If the mother has anxiety and depression at the time of conception through the first year of the baby’s life, it is likely to result in negative developmental outcomes for the baby. These findings were published in the Journal of American Medical Association (Pediatrics).
— JAMA Pediatrics (@JAMAPediatrics) September 14, 2020
Why this is so significant? Because this means that this can affect thousands of women and children in the world. According to data, nearly 15% to 23% of women worldwide experience anxiety during pregnancy, while 15% deal with anxiety after childbirth. Else than this 15 percent women suffer from postpartum depression and 10 percent have depression during pregnancy. Women who are poor or are teen mothers have it even worse.
Studies have shown that for a child, the time since the beginning of conception, pregnancy, birth, and first year of their life is extremely important. Changes and exposures during these periods directly affect their development. One of these exposures is the mental health of the mother.
A woman suffering from anxiety and depression can directly affect the child’s language, cognition, and even motor development. Mother’s mental health can cause these children to internalize their negative feelings or target them towards others. Children suffering from this conundrum, often react with more negative emotions and have difficult temperaments through their adolescence.
Previously, the relationship between a woman’s mental health during this time and her child’s development have been extensively studied but the long-term effects of depression and anxiety at different stages of motherhood on a range of developmental functions from infancy through adolescence, have not been examined.
The researchers in the new study, studied the association of a mother’s depression and anxiety with social-emotional, cognitive, language, motor and adaptive behavior development in children from infancy up to age eighteen. They also tried to evaluate if the timing of depression and anxiety, type of mental illness and age of the children affected the findings.
For this purpose, 195751 healthy mother-child pairs from 191 studies based in the United Kingdom, the United States, the Netherlands, Australia, Canada and Norway were included in the study. The symptoms of the mother’s mental health were either diagnosed and self-reported whereas the children’s development was also self-reported.
They found that depression and anxiety in the perinatal (from conception to first year of life) period had small-to-moderate associations with deficits in social-emotional behavior development through adolescence, such as peer problems, a lack of prosocial behaviors and attachment and emotional dysregulation.
As to why a mother’s mental health might influence her offspring’s development, the researchers suggest that it might be dependent on what happens to the baby while in the womb and interactions after birth.Anxiety and depression during pregnancy could expose the fetus to increased concentrations of the stress hormone cortisol, leading to changes in brain function and reducing the flow of blood, oxygen and nutrients.

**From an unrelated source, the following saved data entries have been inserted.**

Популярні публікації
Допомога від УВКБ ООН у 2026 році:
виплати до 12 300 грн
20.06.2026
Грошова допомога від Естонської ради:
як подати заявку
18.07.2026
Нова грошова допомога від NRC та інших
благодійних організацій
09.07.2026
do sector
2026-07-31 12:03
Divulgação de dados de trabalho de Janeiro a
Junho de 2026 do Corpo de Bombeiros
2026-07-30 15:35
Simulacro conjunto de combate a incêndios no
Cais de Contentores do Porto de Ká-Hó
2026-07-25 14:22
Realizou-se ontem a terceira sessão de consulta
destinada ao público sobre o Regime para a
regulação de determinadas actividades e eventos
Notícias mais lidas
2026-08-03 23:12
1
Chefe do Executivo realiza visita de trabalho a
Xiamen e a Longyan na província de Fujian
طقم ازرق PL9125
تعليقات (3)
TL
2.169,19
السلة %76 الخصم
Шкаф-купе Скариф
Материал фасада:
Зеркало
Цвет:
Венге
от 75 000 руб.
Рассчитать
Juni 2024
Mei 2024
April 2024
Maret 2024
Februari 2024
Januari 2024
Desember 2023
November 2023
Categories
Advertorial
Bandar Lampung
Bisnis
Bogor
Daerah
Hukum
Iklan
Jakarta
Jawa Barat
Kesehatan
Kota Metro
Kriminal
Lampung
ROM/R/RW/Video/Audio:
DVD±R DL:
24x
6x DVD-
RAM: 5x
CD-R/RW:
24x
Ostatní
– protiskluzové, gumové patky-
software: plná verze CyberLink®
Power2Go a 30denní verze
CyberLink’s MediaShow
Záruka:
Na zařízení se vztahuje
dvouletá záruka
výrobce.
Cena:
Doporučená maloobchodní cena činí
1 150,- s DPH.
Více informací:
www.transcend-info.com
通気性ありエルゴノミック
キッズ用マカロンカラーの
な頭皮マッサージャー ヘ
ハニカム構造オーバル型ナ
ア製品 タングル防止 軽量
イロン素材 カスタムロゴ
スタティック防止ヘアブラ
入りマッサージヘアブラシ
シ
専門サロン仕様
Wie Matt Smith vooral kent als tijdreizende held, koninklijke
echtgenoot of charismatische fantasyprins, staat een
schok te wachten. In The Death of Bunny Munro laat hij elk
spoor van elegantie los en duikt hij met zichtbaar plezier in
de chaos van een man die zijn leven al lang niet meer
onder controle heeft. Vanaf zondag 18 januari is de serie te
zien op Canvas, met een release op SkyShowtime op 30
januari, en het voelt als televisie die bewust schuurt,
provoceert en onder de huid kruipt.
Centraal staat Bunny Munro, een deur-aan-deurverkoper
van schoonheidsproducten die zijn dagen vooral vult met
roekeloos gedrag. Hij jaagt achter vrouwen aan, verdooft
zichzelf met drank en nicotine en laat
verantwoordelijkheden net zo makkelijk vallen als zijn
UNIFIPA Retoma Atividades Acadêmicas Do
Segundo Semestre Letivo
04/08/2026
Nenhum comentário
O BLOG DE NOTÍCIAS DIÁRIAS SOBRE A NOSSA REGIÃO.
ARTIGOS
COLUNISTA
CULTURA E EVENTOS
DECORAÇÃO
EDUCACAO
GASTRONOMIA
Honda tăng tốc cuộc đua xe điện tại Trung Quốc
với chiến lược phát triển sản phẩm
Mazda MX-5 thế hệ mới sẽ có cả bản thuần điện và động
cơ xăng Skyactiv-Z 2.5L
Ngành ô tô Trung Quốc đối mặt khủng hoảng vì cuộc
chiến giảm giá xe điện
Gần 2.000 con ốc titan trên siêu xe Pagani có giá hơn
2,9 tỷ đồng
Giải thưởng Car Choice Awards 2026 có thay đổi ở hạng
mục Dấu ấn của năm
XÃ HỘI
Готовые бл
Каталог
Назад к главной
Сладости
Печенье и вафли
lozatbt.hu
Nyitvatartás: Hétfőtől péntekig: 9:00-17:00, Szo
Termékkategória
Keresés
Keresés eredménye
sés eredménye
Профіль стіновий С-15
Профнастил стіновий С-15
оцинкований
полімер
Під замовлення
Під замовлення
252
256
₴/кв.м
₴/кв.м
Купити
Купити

The study also explains that the neurocognitive changes that prepare mothers to be able to sensitively respond to their infants could also be hampered by experiencing depression and anxiety during pregnancy. If a mother is depressed, she might not be able to respond to the cues given by the baby. This could mean that the mother and child may not be able to bond as well as they should.
The authors lacked details about individual, family and social factors that could have affected the mothers’ mental health and their children’s development, said the study’s senior author Delyse Hutchinson, an associate professor in the school of psychology at the Centre for Early Social and Emotional Development at Deakin University in Australia.